● Assignment
Among the lines of the listing below, retype exactly those from the one containing "RELATED POSTS" through the one containing "transparentes... por lo", both included. Do not include pictures.

• • •

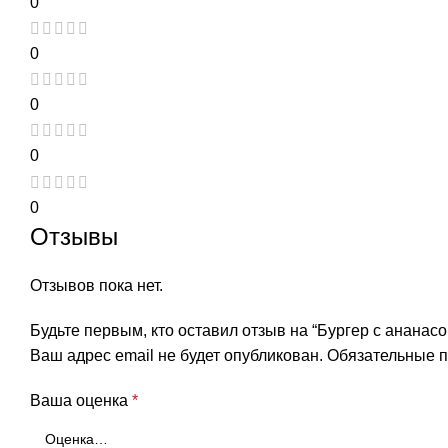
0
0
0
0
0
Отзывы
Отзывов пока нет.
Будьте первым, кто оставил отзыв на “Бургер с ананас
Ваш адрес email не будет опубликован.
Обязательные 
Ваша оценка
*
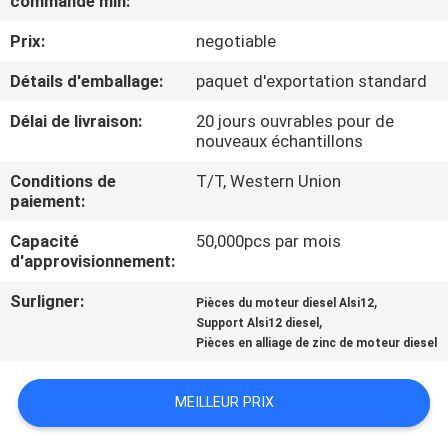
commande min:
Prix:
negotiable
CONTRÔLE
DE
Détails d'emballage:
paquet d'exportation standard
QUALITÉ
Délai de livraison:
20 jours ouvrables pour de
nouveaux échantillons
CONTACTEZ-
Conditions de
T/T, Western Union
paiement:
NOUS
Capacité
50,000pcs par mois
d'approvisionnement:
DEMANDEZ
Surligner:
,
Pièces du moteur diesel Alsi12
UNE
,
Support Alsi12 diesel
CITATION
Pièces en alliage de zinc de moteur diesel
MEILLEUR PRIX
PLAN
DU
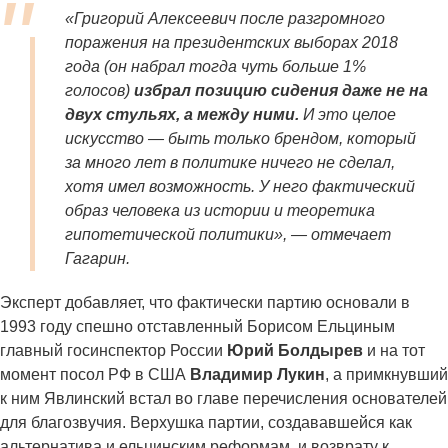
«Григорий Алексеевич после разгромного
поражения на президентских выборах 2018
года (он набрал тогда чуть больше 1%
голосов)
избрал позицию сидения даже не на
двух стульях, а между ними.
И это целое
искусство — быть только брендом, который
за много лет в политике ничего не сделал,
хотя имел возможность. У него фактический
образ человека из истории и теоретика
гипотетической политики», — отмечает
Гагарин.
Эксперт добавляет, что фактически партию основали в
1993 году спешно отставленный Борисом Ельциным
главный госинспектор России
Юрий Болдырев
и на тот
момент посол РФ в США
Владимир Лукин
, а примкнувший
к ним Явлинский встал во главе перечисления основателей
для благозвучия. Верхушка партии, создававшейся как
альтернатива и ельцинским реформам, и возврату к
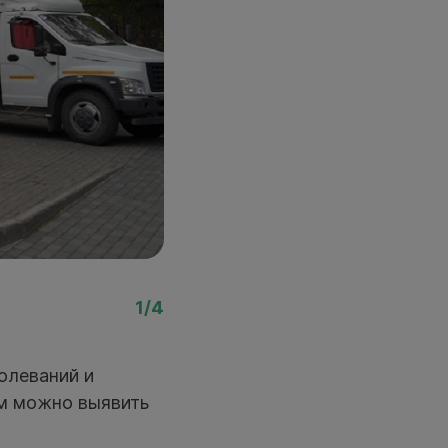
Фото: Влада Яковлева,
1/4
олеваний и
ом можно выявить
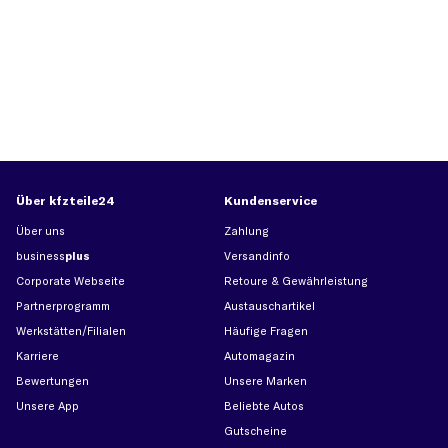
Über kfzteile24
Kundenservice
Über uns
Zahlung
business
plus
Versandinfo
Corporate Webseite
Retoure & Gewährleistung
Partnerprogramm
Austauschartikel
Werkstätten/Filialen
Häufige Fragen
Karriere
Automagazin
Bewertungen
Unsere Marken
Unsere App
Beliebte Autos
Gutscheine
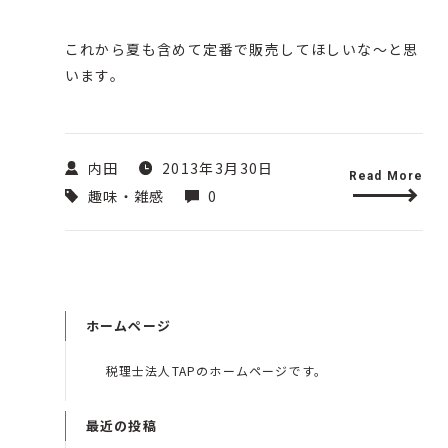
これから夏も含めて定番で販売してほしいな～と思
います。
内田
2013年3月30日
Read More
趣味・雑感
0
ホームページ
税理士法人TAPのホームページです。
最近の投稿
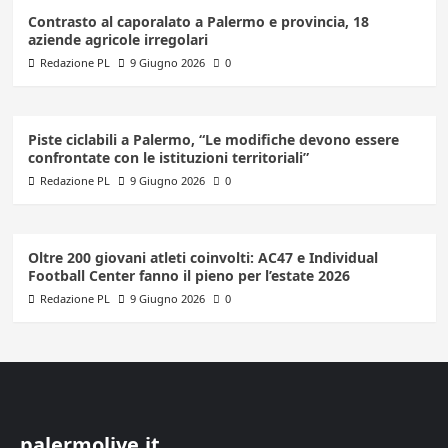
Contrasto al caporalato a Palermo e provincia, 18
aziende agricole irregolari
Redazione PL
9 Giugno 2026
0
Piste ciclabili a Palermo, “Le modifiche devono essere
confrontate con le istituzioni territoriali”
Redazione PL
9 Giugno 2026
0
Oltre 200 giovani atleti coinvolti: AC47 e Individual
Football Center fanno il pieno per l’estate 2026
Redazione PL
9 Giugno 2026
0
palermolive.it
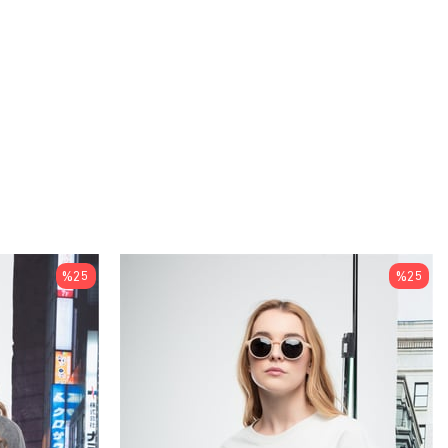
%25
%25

• • •

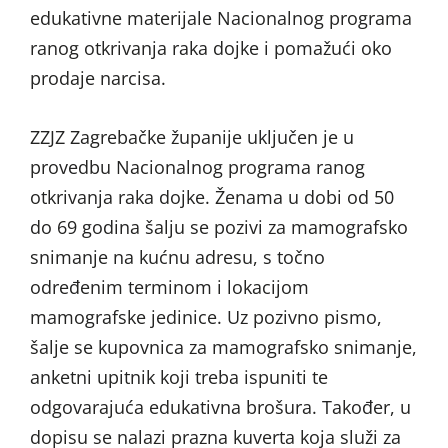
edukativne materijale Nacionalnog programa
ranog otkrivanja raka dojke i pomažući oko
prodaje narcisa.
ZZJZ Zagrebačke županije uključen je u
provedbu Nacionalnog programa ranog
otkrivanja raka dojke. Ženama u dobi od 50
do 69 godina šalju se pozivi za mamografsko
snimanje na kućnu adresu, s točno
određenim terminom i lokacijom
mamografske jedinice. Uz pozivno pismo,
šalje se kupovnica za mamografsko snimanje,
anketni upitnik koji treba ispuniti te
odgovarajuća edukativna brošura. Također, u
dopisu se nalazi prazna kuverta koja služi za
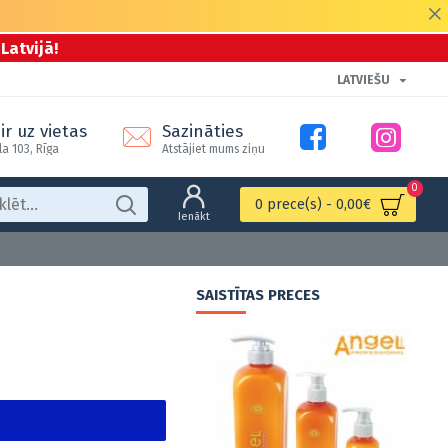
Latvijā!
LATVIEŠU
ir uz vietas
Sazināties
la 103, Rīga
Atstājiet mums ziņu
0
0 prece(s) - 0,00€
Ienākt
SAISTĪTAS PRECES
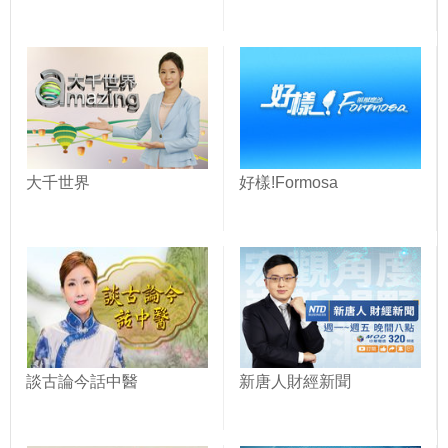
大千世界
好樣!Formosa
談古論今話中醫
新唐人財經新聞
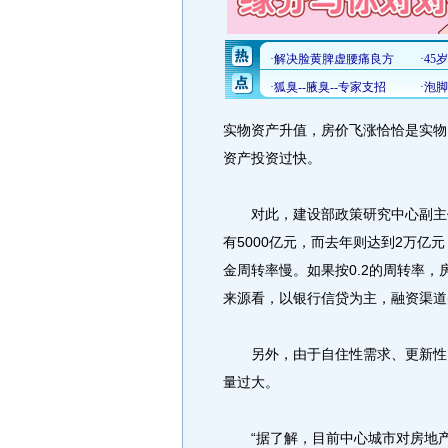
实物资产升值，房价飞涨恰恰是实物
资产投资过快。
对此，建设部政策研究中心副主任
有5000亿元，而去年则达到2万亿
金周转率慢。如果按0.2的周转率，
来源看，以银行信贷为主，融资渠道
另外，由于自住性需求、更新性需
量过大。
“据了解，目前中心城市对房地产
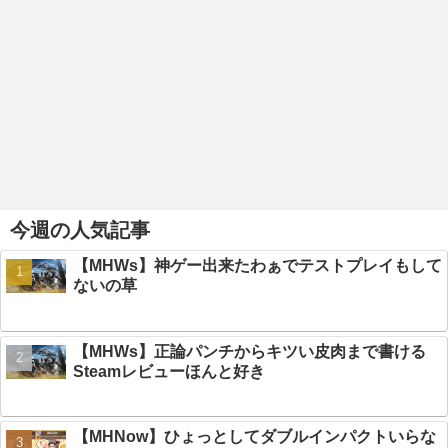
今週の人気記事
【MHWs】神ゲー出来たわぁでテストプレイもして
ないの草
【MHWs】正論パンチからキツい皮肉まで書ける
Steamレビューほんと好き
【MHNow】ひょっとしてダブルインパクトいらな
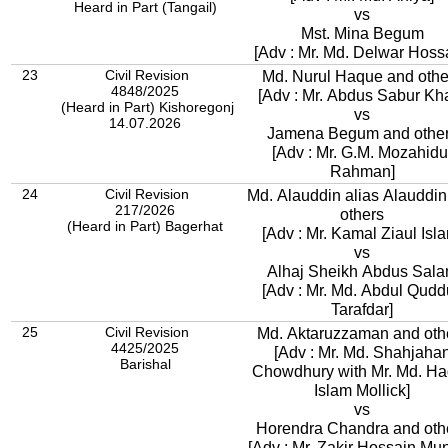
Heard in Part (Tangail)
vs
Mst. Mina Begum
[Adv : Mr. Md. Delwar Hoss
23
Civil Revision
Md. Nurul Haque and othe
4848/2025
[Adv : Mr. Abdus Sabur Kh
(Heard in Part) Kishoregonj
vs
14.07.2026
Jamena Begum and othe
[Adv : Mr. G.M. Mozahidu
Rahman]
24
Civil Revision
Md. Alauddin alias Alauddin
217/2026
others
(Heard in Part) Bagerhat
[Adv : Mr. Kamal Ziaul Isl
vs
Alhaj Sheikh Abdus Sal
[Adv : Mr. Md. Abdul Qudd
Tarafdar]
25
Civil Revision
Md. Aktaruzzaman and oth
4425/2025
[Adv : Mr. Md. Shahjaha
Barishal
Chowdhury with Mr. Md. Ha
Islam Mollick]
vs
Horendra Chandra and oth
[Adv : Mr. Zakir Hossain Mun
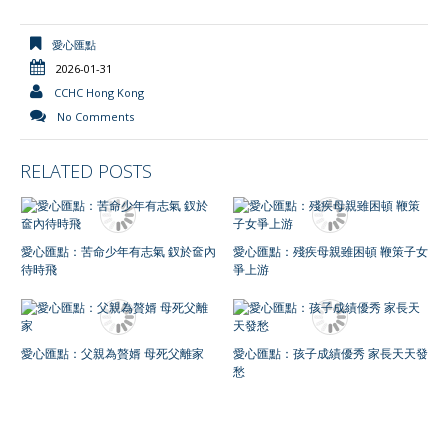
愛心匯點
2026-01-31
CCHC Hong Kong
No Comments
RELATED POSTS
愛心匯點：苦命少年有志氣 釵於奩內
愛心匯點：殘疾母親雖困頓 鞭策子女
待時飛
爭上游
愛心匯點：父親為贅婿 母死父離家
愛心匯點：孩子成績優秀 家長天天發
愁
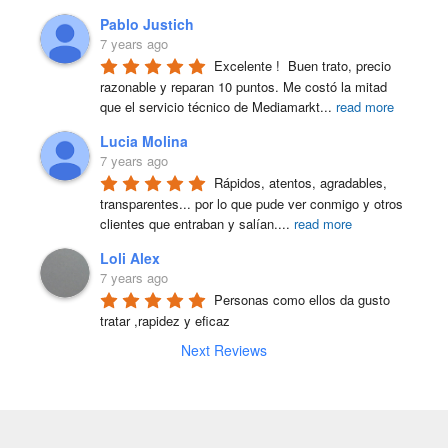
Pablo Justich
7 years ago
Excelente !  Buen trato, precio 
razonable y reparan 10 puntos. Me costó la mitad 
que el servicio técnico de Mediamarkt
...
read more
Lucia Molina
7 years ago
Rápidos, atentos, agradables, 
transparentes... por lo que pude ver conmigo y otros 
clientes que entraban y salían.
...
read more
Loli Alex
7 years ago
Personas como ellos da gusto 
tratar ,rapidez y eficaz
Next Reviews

• • •

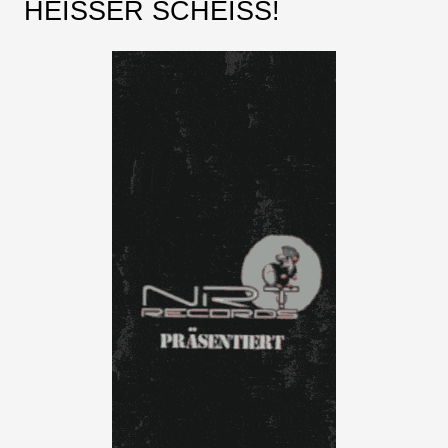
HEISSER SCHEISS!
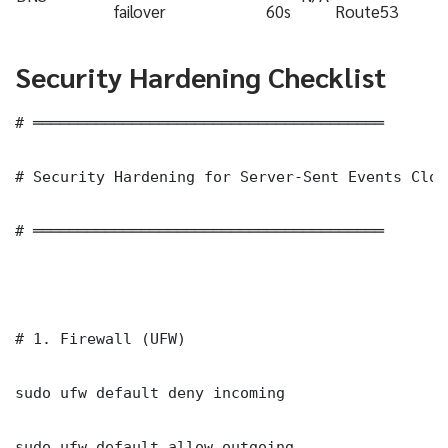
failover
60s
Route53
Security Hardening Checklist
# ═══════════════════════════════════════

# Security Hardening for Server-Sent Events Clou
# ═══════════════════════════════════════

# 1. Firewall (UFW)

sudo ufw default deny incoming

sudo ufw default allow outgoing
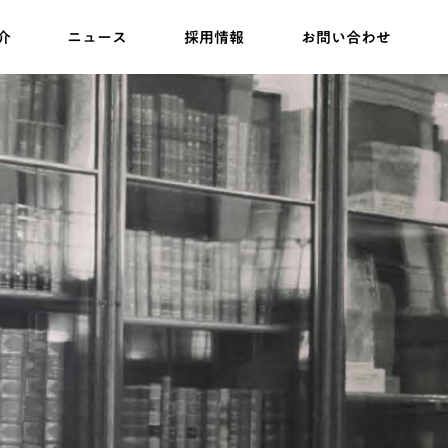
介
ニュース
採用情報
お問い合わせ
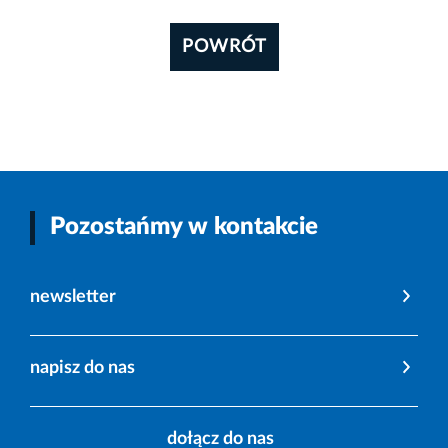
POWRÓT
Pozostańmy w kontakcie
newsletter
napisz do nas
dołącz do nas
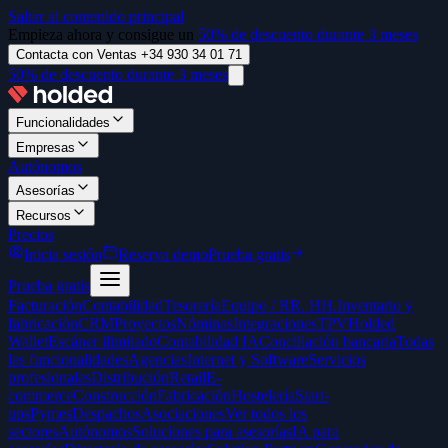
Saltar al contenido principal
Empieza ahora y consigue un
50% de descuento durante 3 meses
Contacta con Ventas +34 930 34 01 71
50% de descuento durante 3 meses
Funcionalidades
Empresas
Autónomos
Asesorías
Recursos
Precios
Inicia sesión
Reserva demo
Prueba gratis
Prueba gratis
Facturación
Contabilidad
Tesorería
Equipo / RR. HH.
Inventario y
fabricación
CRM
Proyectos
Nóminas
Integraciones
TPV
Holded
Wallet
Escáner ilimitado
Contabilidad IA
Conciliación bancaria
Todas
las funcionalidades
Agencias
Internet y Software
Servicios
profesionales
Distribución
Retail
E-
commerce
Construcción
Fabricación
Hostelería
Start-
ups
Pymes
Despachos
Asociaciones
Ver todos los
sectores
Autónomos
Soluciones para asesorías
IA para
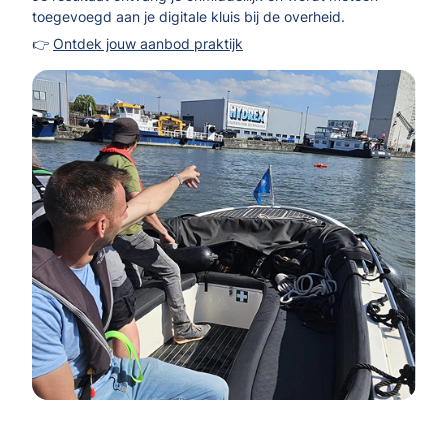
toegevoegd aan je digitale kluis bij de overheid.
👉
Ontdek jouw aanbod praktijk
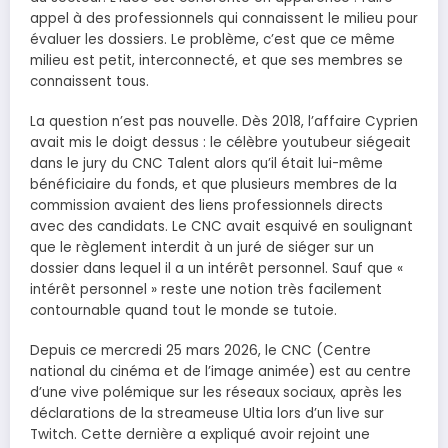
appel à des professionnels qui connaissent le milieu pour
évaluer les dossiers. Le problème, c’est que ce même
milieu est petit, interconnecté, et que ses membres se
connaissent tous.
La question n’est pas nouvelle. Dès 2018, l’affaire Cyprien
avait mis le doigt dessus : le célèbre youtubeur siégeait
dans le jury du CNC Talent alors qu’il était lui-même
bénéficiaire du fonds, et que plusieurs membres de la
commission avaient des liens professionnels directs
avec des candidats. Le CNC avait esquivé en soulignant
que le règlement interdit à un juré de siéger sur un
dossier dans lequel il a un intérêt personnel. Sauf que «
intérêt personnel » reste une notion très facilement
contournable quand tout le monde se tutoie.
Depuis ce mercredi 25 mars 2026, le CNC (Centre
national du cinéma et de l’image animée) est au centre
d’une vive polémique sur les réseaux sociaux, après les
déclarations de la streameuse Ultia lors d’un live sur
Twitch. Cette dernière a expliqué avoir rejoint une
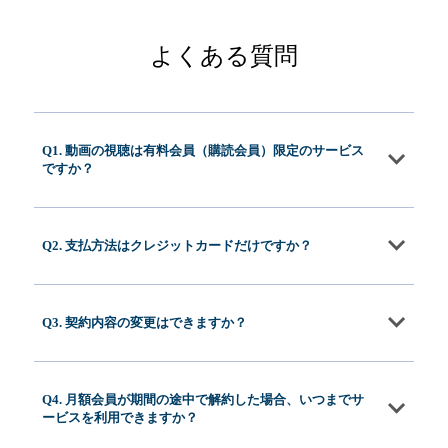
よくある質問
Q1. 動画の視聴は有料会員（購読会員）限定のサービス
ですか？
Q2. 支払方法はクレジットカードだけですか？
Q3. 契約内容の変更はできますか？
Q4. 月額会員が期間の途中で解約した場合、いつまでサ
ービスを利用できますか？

• • •

● Answer
RELATED POSTS
愛心匯點：苦命少年有志氣 釵於奩內
愛心匯點：殘疾母親雖困頓 鞭策子女
待時飛
爭上游
愛心匯點：父親為贅婿 母死父離家
愛心匯點：孩子成績優秀 家長天天發
愁
Pablo Justich
7 years ago
Excelente !  Buen trato, precio 
razonable y reparan 10 puntos. Me costó la mitad 
que el servicio técnico de Mediamarkt
...
read more
Lucia Molina
7 years ago
Rápidos, atentos, agradables, 
transparentes... por lo que pude ver conmigo y otros 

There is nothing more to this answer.